Nella riunione del Consiglio dei ministri, fissata per martedì 14 luglio, sarà sciolto il nodo sulla revoca delle concessioni ad Autostrade. Ancora 72 ore di tempo per trovare una soluzione pacifica, che eviti lo scontro tra governo e famiglia Benetton. Il presidente del Consiglio Giuseppe Conte lascia socchiusa la porta: «Ho detto che nei prossimi giorni si completerà la procedura di revoca che è in corso, ormai è noto. A questo punto, o arriva in extremis una proposta a cui il governo non può dire di no, perché estremamente vantaggiosa per il pubblico, visto che non possiamo più regalare soldi a nessuno, men che meno ai privati, oppure si chiama procedimento di revoca, che significa che alla fine terminerà con una revoca» precisa da Venezia, a margine del test di sollevamento del Mose. E la proposta dei Benetton prevede la cessione del controllo di Aspi, il taglio dei pedaggi del 5% e l'impegno a investire almeno 3 miliardi di euro nella manutenzione della rete austradale.
Il dossier Autostrade tiene in panne la maggioranza giallorossa. E fa riemergere veleni e sospetti tra Pd, Cinque stelle e renziani. Il M5S teme che l'alleato Pd (con la complicità del premier) voglia boicottare la revoca. Conte, dal proprio canto, addossa le colpe dei ritardi ai ministri competenti Paola De Micheli (Infrastrutture) e Roberto Gualtieri (Economia). C'è addirittura chi ipotizza un piano tra Matteo Renzi e Luigi Di Maio per far fuori la De Micheli. Scenario che però non convince, in quanto tra il ministro degli Esteri e la ministra dem c'è grande stima.

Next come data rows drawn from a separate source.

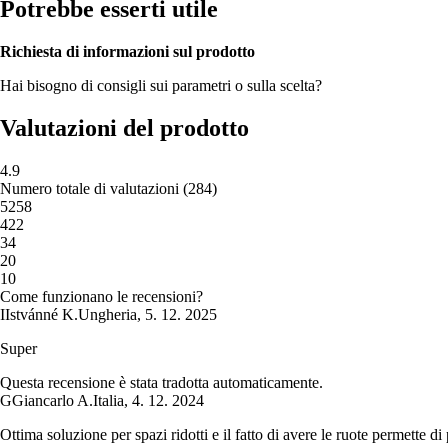
Potrebbe esserti utile
Richiesta di informazioni sul prodotto
Hai bisogno di consigli sui parametri o sulla scelta?
Valutazioni del prodotto
4.9
Numero totale di valutazioni
(
284
)
5
258
4
22
3
4
2
0
1
0
Come funzionano le recensioni?
I
Istvánné K.
Ungheria
,
5. 12. 2025
Super
Questa recensione è stata tradotta automaticamente.
G
Giancarlo A.
Italia
,
4. 12. 2024
Ottima soluzione per spazi ridotti e il fatto di avere le ruote permette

Per i Cinque stelle la revoca resta uno scapo da esibire: «I Benetton devono uscire dalla gestione delle nostre autostrade. Noi non abbiamo dubbi, se qualcuno poi ha altre idee noi siamo disponibili anche a lasciar perdere tutto e andare via, gli lasciamo il paese» avverte il viceministro allo Sviluppo economico Stefano Buffagni. Nella maggioranza la posizione di Italia Viva, contraria alla revoca, rischia di essere isolata. Dal fronte Pd, dopo retroscena e ambiguità, Andrea Orlando, vice di Zingaretti, prova a fare chiarezza: «Al Pd interessa che chi ha nuociuto non nuoccia più, che ci siano garanzie sulle tariffe, gli investimenti, i controlli. Se questo si realizza con la revoca o con un radicale assetto societario tocca al governo dirlo sulla base delle analisi tecniche che a questo punto dovrebbero essere più che sufficienti. Il Pd non ha mai chiesto rinvii su questo argomento. I tempi li decide il governo e per noi di tempo ne è passato sin troppo». Intanto, il fronte pro-revoca mette a segno due punti: la sentenza della Corte Costituzionale (legittima fu la decisione di non affidare ad Autostrade la ricostruzione del ponte Morandi) e l'iscrizione (che risale a gennaio) dell'amministratore delegato di Autostrade Roberto Tomasi nel registro degli indagati nell'inchiesta aperta dalla Procura di Genova per attentato alla sicurezza dei trasporti e frode in pubbliche forniture sulle barriere antirumore, che sarebbero fuori norma. Una terza inchiesta, per interruzione di pubblico servizio e omissione di atti d'ufficio, dopo le code in Liguria, è appena partita.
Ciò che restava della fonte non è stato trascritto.